For perspective on the numbers involved in Portland's TIFs, a little comparison with Indy might be in order. Portland, like most cities, is not the entire county. It covers 52.6 square miles, while Indy stretches to 372 square miles. Portland also has a much smaller population - 66,194 vs Indy's 829,718 by the 2010 census.
The headline to Randy Billings' article in the Portland Press Herald kind of says it all:
Lacking a framework for how to use tax increment financing fairly and wisely has led to something of a free-for-all. Now, some city officials say it's time to set limits.
Portland's TIFs appear to be different from ours in a couple of ways (all gleaned from the article, so do not take this as comprehensive research on my part). First, they include tax breaks for 30 years for the project property- like a very long term abatement rolled into a TIF. Second, the developer is on the hook for the tax break, instead of the city, if a project "went belly-up".
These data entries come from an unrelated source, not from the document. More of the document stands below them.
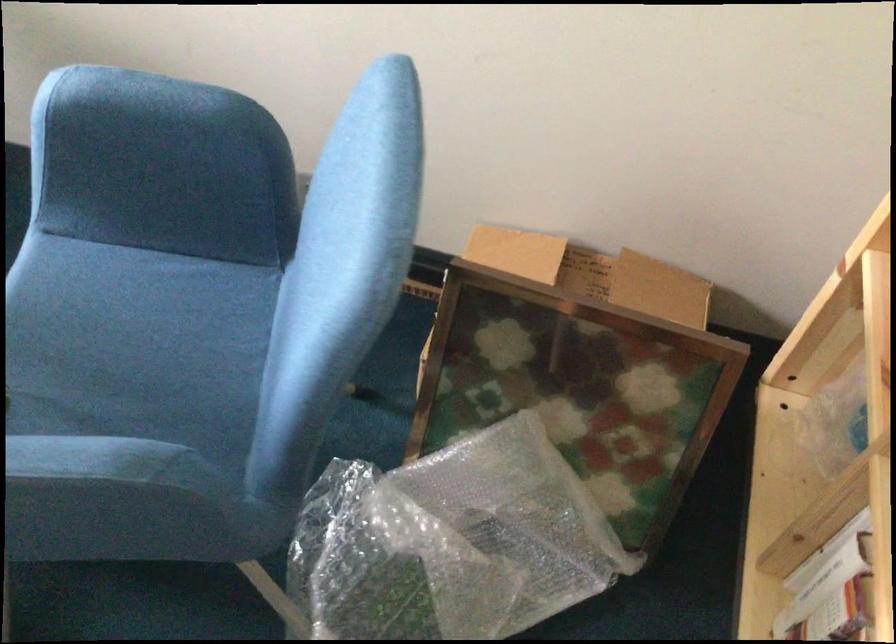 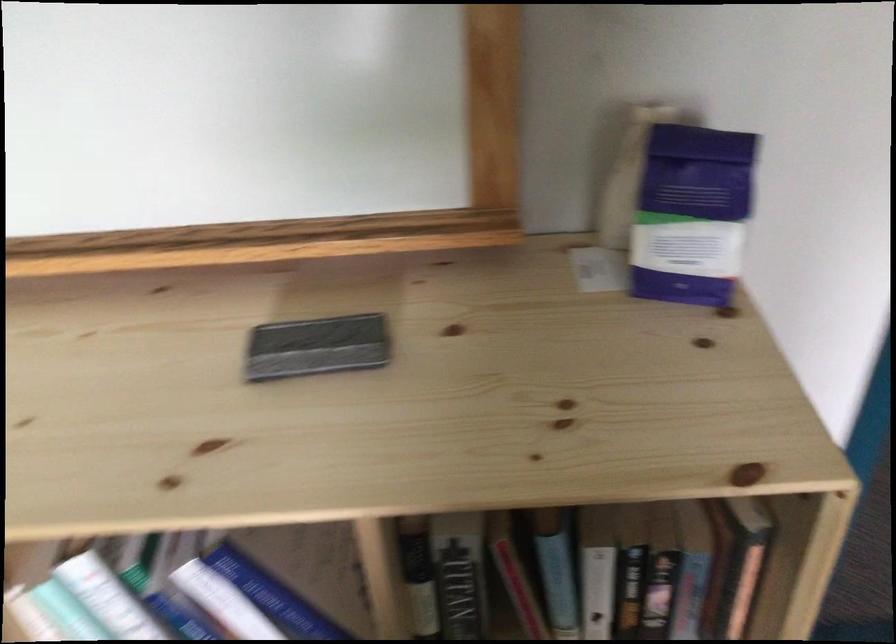 From the picture: The first image is from the beginning of the video and the second image is from the end. How did the camera likely rotate when shooting the video?

The rotation direction of the camera is right-down. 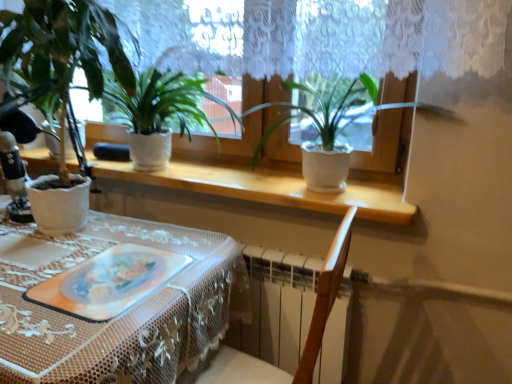 Image resolution: width=512 pixels, height=384 pixels. I want to click on vacant space underneath white matte pot at center, the third houseplant positioned from the left (from a real-world perspective), so click(350, 189). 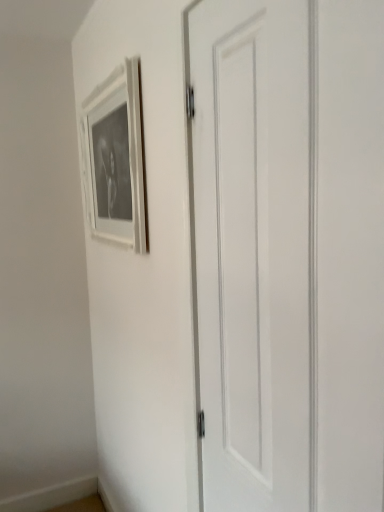 Question: In terms of size, does white matte picture frame at upper left appear bigger or smaller than white matte door at center?

Choices:
 (A) big
 (B) small

Answer: (B)

Question: Visually, is white matte picture frame at upper left positioned to the left or to the right of white matte door at center?

Choices:
 (A) left
 (B) right

Answer: (A)

Question: In terms of height, does white matte picture frame at upper left look taller or shorter compared to white matte door at center?

Choices:
 (A) tall
 (B) short

Answer: (B)

Question: Considering the positions of white matte door at center and white matte picture frame at upper left in the image, is white matte door at center taller or shorter than white matte picture frame at upper left?

Choices:
 (A) tall
 (B) short

Answer: (A)

Question: Considering the positions of white matte door at center and white matte picture frame at upper left in the image, is white matte door at center bigger or smaller than white matte picture frame at upper left?

Choices:
 (A) big
 (B) small

Answer: (A)

Question: In terms of width, does white matte door at center look wider or thinner when compared to white matte picture frame at upper left?

Choices:
 (A) wide
 (B) thin

Answer: (B)

Question: From a real-world perspective, is white matte door at center positioned above or below white matte picture frame at upper left?

Choices:
 (A) below
 (B) above

Answer: (A) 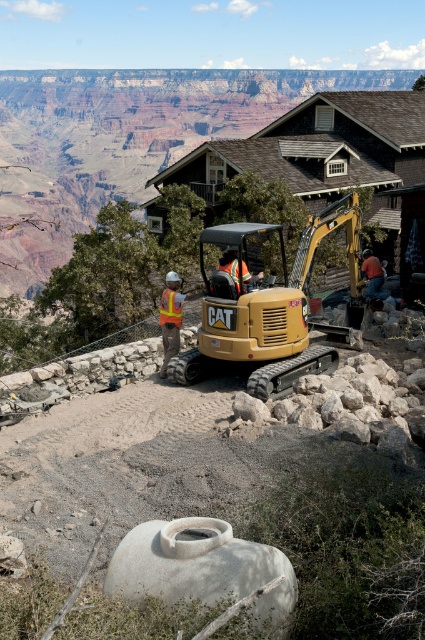 Which of these two, reflective orange vest at center or orange reflective safety vest at center, stands taller?

reflective orange vest at center is taller.

Is the position of reflective orange vest at center more distant than that of orange reflective safety vest at center?

Yes, reflective orange vest at center is further from the viewer.

Image resolution: width=425 pixels, height=640 pixels. Describe the element at coordinates (170, 317) in the screenshot. I see `reflective orange vest at center` at that location.

Locate an element on the screen. The image size is (425, 640). reflective orange vest at center is located at coordinates (170, 317).

Can you confirm if reflective orange vest at center is wider than reflective yellow safety vest at center?

Indeed, reflective orange vest at center has a greater width compared to reflective yellow safety vest at center.

You are a GUI agent. You are given a task and a screenshot of the screen. Output one action in this format:
    pyautogui.click(x=<x>, y=<y>)
    Task: Click on the reflective orange vest at center
    This screenshot has width=425, height=640.
    Given the screenshot: What is the action you would take?
    pyautogui.click(x=170, y=317)

Can you confirm if orange reflective vest at center is thinner than orange reflective safety vest at center?

No, orange reflective vest at center is not thinner than orange reflective safety vest at center.

Is orange reflective vest at center above orange reflective safety vest at center?

Correct, orange reflective vest at center is located above orange reflective safety vest at center.

Is point (374, 280) positioned behind point (229, 266)?

Yes, point (374, 280) is farther from viewer.

Locate an element on the screen. Image resolution: width=425 pixels, height=640 pixels. orange reflective vest at center is located at coordinates (373, 275). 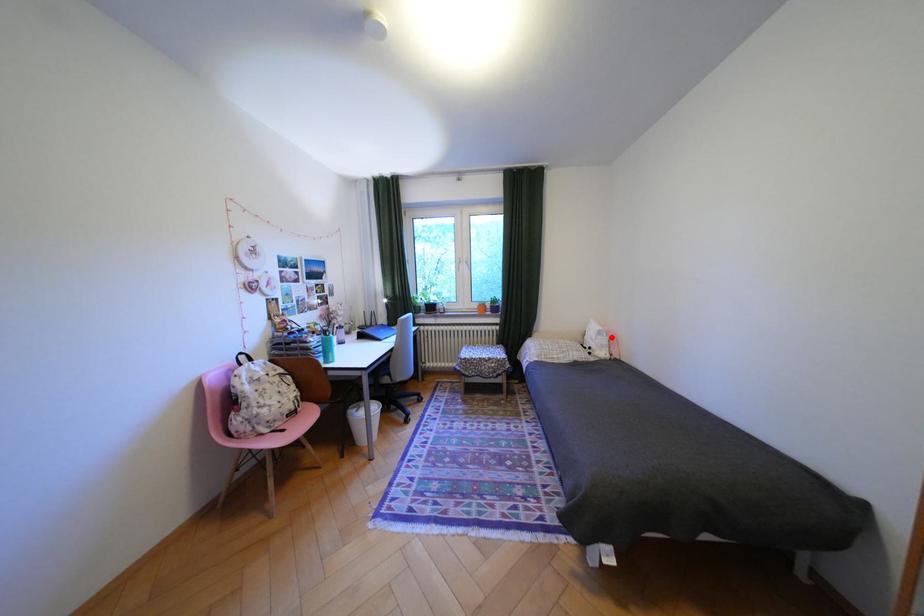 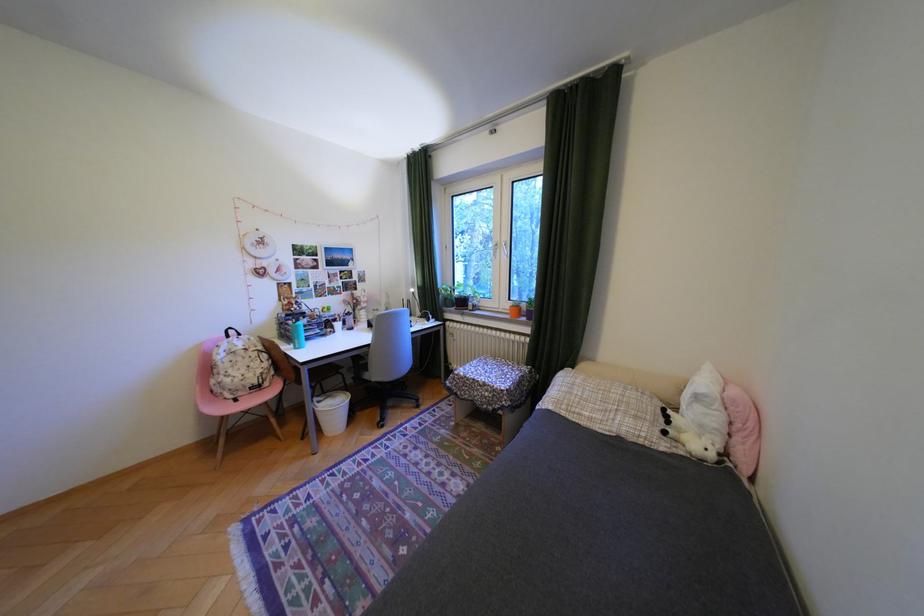 Locate, in the second image, the point that corresponds to the highlighted location in the first image.

(710, 408) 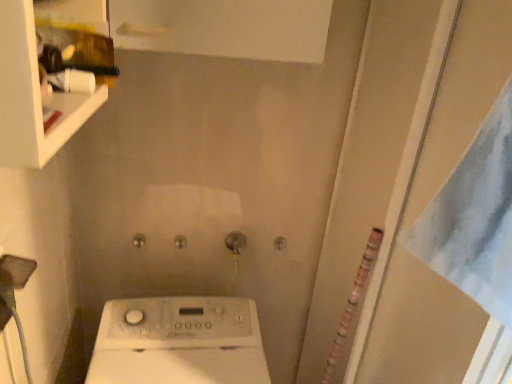 Question: Is transparent plastic screen door at right at the back of white glossy shelf at upper left?

Choices:
 (A) no
 (B) yes

Answer: (A)

Question: From the image's perspective, does white glossy shelf at upper left appear higher than transparent plastic screen door at right?

Choices:
 (A) no
 (B) yes

Answer: (B)

Question: Does white glossy shelf at upper left appear on the left side of transparent plastic screen door at right?

Choices:
 (A) no
 (B) yes

Answer: (B)

Question: From a real-world perspective, is white glossy shelf at upper left positioned over transparent plastic screen door at right based on gravity?

Choices:
 (A) yes
 (B) no

Answer: (A)

Question: Does white glossy shelf at upper left appear on the right side of transparent plastic screen door at right?

Choices:
 (A) yes
 (B) no

Answer: (B)

Question: From the image's perspective, does white glossy shelf at upper left appear lower than transparent plastic screen door at right?

Choices:
 (A) yes
 (B) no

Answer: (B)

Question: Is transparent plastic screen door at right at the right side of white glossy shelf at upper left?

Choices:
 (A) yes
 (B) no

Answer: (A)

Question: From a real-world perspective, is transparent plastic screen door at right physically above white glossy shelf at upper left?

Choices:
 (A) yes
 (B) no

Answer: (B)

Question: Can you confirm if transparent plastic screen door at right is wider than white glossy shelf at upper left?

Choices:
 (A) yes
 (B) no

Answer: (B)

Question: From the image's perspective, does transparent plastic screen door at right appear higher than white glossy shelf at upper left?

Choices:
 (A) no
 (B) yes

Answer: (A)

Question: Is transparent plastic screen door at right facing away from white glossy shelf at upper left?

Choices:
 (A) no
 (B) yes

Answer: (A)

Question: Is transparent plastic screen door at right to the left of white glossy shelf at upper left from the viewer's perspective?

Choices:
 (A) no
 (B) yes

Answer: (A)

Question: Does point (463, 132) appear closer or farther from the camera than point (28, 19)?

Choices:
 (A) closer
 (B) farther

Answer: (B) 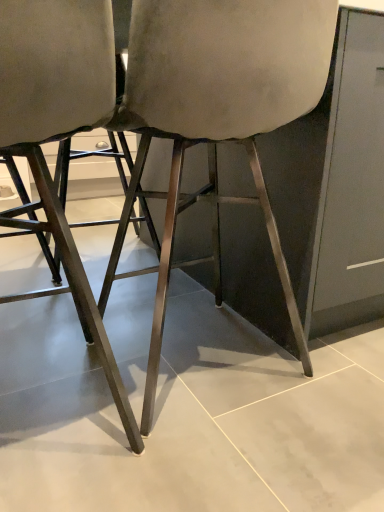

"When we approve TIFs absent a policy context and the rationale is little more than cheerleading, then we're sending the message: You get a tax break, you get a tax break -- everybody gets a tax break," said Councilor Kevin Donoghue.Sounds familiar.
The Portland TIF process also appears to be different than ours, as there are goals associated with each project, but no clawbacks if those goals aren't met:
Each TIF agreement is unique, and spells out why that particular TIF is needed, the public benefit, and usually includes the projected number of jobs created.Like Indy, Portland has seen successful TIFs and unsuccessful ones. So, like here, there is hope that forethought into which ought to be created and which avoided would result in better use of taxpayer funds.
But those figures are not firm commitments for which the developers are held accountable.
"There is a tendency to overpromise," said Charles Colgan, a professor of pubic policy at USM's Muskie School, who believes TIFs are a valuable tool for towns to stimulate economic development.
While some of the particulars are different, the pursuit of a City Council to understand what it is implementing and what policy is actually in the best interest of their City, is to be applauded.